§ PROMPT
Each line below that contains the word "étage" must be copied.

Saved entries:
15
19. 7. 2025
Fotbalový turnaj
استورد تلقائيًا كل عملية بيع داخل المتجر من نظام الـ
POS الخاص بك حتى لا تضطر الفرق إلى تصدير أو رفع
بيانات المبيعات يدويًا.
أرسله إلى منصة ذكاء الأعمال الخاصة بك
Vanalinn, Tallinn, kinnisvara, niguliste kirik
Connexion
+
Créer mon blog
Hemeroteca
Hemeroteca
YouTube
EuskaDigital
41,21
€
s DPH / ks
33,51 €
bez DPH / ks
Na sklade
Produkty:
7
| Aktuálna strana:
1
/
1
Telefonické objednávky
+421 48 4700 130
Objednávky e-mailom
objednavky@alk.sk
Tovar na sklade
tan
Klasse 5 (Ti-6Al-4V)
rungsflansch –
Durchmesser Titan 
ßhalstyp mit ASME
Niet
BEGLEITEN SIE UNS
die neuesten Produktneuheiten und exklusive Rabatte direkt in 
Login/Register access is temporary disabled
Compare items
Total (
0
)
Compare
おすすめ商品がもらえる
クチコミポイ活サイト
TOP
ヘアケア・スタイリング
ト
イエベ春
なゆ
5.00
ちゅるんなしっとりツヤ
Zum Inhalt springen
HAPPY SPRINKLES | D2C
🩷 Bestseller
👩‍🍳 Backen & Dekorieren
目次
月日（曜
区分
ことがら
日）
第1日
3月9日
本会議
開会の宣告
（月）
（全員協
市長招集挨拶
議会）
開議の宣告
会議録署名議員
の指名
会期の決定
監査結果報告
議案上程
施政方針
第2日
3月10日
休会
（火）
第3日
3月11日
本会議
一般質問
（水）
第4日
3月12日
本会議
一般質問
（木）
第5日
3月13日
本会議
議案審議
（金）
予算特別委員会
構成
...
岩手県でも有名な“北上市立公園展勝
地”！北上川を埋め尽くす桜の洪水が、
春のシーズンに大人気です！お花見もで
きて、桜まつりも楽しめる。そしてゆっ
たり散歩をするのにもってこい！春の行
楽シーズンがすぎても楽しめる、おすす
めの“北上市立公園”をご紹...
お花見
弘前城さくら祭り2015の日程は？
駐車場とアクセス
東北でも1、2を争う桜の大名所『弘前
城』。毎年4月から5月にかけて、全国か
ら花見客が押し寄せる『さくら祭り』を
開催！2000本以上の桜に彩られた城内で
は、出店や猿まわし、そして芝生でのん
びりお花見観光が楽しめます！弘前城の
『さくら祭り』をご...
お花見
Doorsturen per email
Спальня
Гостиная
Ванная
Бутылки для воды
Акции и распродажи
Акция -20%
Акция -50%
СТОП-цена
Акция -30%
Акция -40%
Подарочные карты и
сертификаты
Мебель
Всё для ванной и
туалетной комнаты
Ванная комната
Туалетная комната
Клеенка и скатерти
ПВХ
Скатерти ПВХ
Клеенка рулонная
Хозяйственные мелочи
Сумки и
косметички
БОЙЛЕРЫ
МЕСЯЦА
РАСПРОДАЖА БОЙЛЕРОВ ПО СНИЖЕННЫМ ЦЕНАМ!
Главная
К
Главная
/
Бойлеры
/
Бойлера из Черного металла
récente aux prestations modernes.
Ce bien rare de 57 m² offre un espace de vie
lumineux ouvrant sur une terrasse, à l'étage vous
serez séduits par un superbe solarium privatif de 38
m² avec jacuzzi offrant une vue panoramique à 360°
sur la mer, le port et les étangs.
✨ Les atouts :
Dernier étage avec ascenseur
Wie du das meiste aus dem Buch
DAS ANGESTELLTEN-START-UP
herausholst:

§ RESPONSE TO THE EXERCISE
lumineux ouvrant sur une terrasse, à l'étage vous
Dernier étage avec ascenseur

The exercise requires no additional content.